The PNs surmount problems experienced by their clientele, including returning citizens, by knowing which local organizations to reach out to for help. They provide a sounding board for people confronting crises and help them deal with bureaucratic problems such as obtaining needed identification. 

One Wednesday at 11 a.m., I visited the Martin Luther King Junior Memorial Library to attend a “Coffee and Conversation” session moderated by Tracy Tobin, an experienced PN, who projects authoritativeness and approachability. She told attendees, many of whom were unhoused that, despite her middle class upbringing, she too suffered from substance abuse, homelessness, living in shelters, substance abuse and other challenges, including a later, serious struggle with Covid. 

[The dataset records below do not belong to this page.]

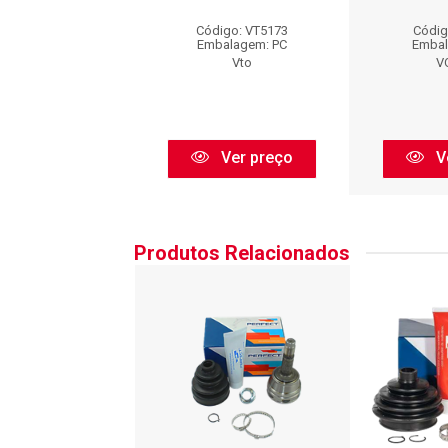
digo: HC057
Código: VT5173
Códig
balagem: PC
Embalagem: PC
Embal
VOLDA
Vto
V
Ver preço
Ver preço
V
Produtos Relacionados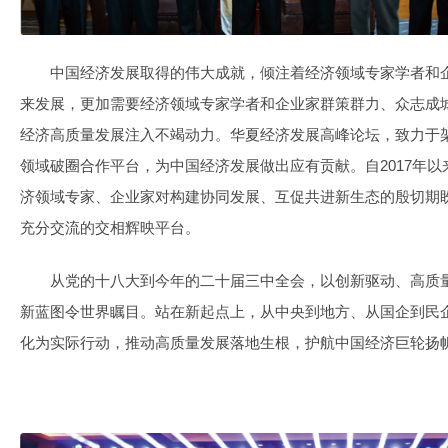
中国经济发展取得的伟大成就，倾注着经济领域专家学者和
来发展，更加需要经济领域专家学者和企业家群策群力、众志成
经济高质量发展注入不竭动力。华夏经济发展高峰论坛，致力于
领域破圈合作平台，为中国经济发展做出应有贡献。自2017年
济领域专家、企业家对构建协同发展、互促共进新生态的殷切期
充分交流的交相辉映平台。
从党的十八大到今年的二十届三中全会，以创新驱动、高质
新蓝图令世界瞩目。站在新起点上，从中央到地方、从国企到民
化为实际行动，推动高质量发展落地生根，护航中国经济巨轮扬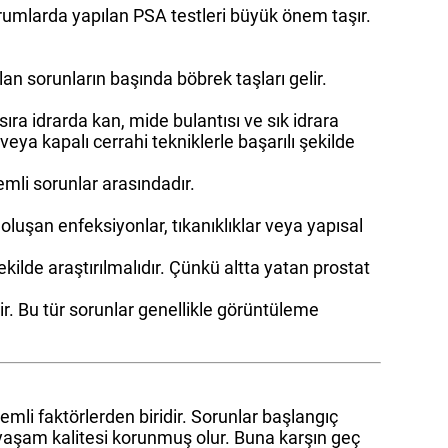
durumlarda yapılan PSA testleri büyük önem taşır.
ılan sorunların başında böbrek taşları gelir.
sıra idrarda kan, mide bulantısı ve sık idrara
veya kapalı cerrahi tekniklerle başarılı şekilde
mli sorunlar arasındadır.
luşan enfeksiyonlar, tıkanıklıklar veya yapısal
kilde araştırılmalıdır. Çünkü altta yatan prostat
ir. Bu tür sorunlar genellikle görüntüleme
emli faktörlerden biridir. Sorunlar başlangıç
 yaşam kalitesi korunmuş olur. Buna karşın geç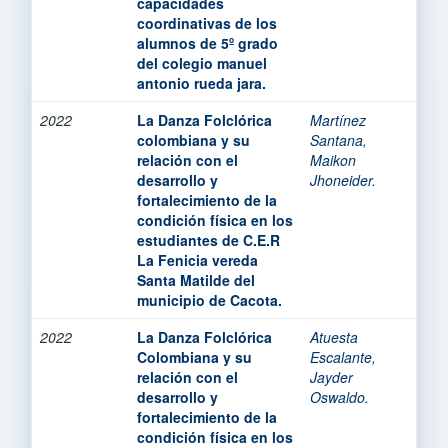
capacidades
coordinativas de los
alumnos de 5º grado
del colegio manuel
antonio rueda jara.
2022
La Danza Folclórica
Martínez
colombiana y su
Santana,
relación con el
Maikon
desarrollo y
Jhoneider.
fortalecimiento de la
condición física en los
estudiantes de C.E.R
La Fenicia vereda
Santa Matilde del
municipio de Cacota.
2022
La Danza Folclórica
Atuesta
Colombiana y su
Escalante,
relación con el
Jayder
desarrollo y
Oswaldo.
fortalecimiento de la
condición física en los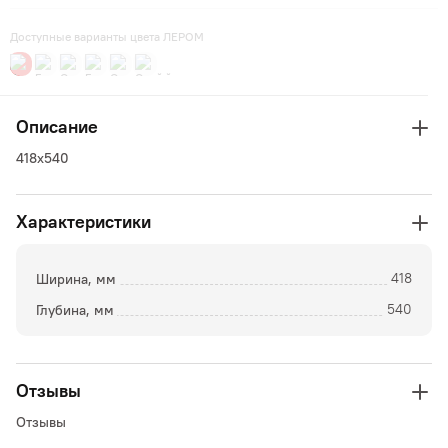
Доступные варианты цвета ЛЕРОМ
Описание
418х540
Характеристики
Ширина, мм
418
Глубина, мм
540
Отзывы
Отзывы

After the session ended, Tobin, a new addition to HHS, related how she became a PN, originally working with other D.C. government agencies. Not only could she relate to other people’s problems because of her own experiences, using it to build trust, but intensive training equips her with the knowledge and skills to help address their needs or to find the help that can. Tobin is also trained in de-escalation techniques to help defuse tense situations. 

And while the library cannot directly provide housing or medical care for people, it can direct them to the organizations and city agencies that often can help. It partners with DBH to offer DCPL staff voluntary training on how to administer Narcan, which Tobin says is available at all branches. In fiscal year 2022, DCPL, through funding by its foundation, provided 350 care kits with clothing and toiletries to help users in need during winter and summer. Almost 200 Flow Bags (containing feminine hygiene products) for women were provided. 

An immediate challenge is the requirement forcing many Medicaid recipients post-Covid to reapply for benefits. Badalamenti notes HHS PNs will work with the library’s new digital navigators to help people to complete complicated online re-enrollment forms. 

Perhaps most importantly, Homelessness 101 training is provided to staff twice yearly with partners such as Friendship Place, which Badalamenti credits with improving how library workers treat homeless people. 

The book “Overdue” cataloged how larger “systemic problems” in our country impacts at-risk library users. Certainly, neither DCPL nor city government has a magic wand to erase problems like homelessness or mental illness. But DCPL’s efforts to better serve its users in need is an important investment in D.C.’s citizens. 

Badalamenti stresses: “I’d like to build up the staff so we can direct as many people to help in as many branches as we can.” 

Steve Lilienthal is a freelance writer living in Washington, D.C.